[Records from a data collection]
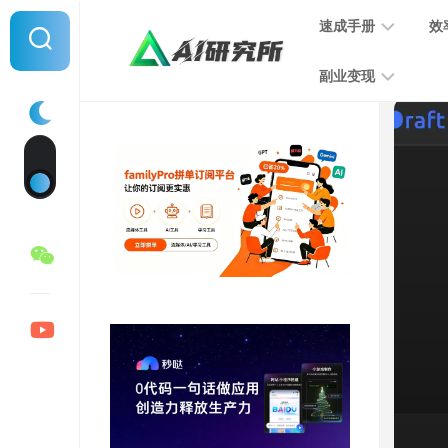
Skip
速成手册
效
to
content
副业变现
提
示
词
音
指
频
南
变
现
MJ
学
写
习
文
手
变
册
现
SD
图
学
片
习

▶ [Work instructions]: Reproduce all the entries above exactly. Include no images.

▶ [Result]:
Skip
速成手册
效
to
content
副业变现
提
示
词
音
指
频
南
变
现
MJ
学
写
习
文
手
变
册
现
SD
图
学
片
习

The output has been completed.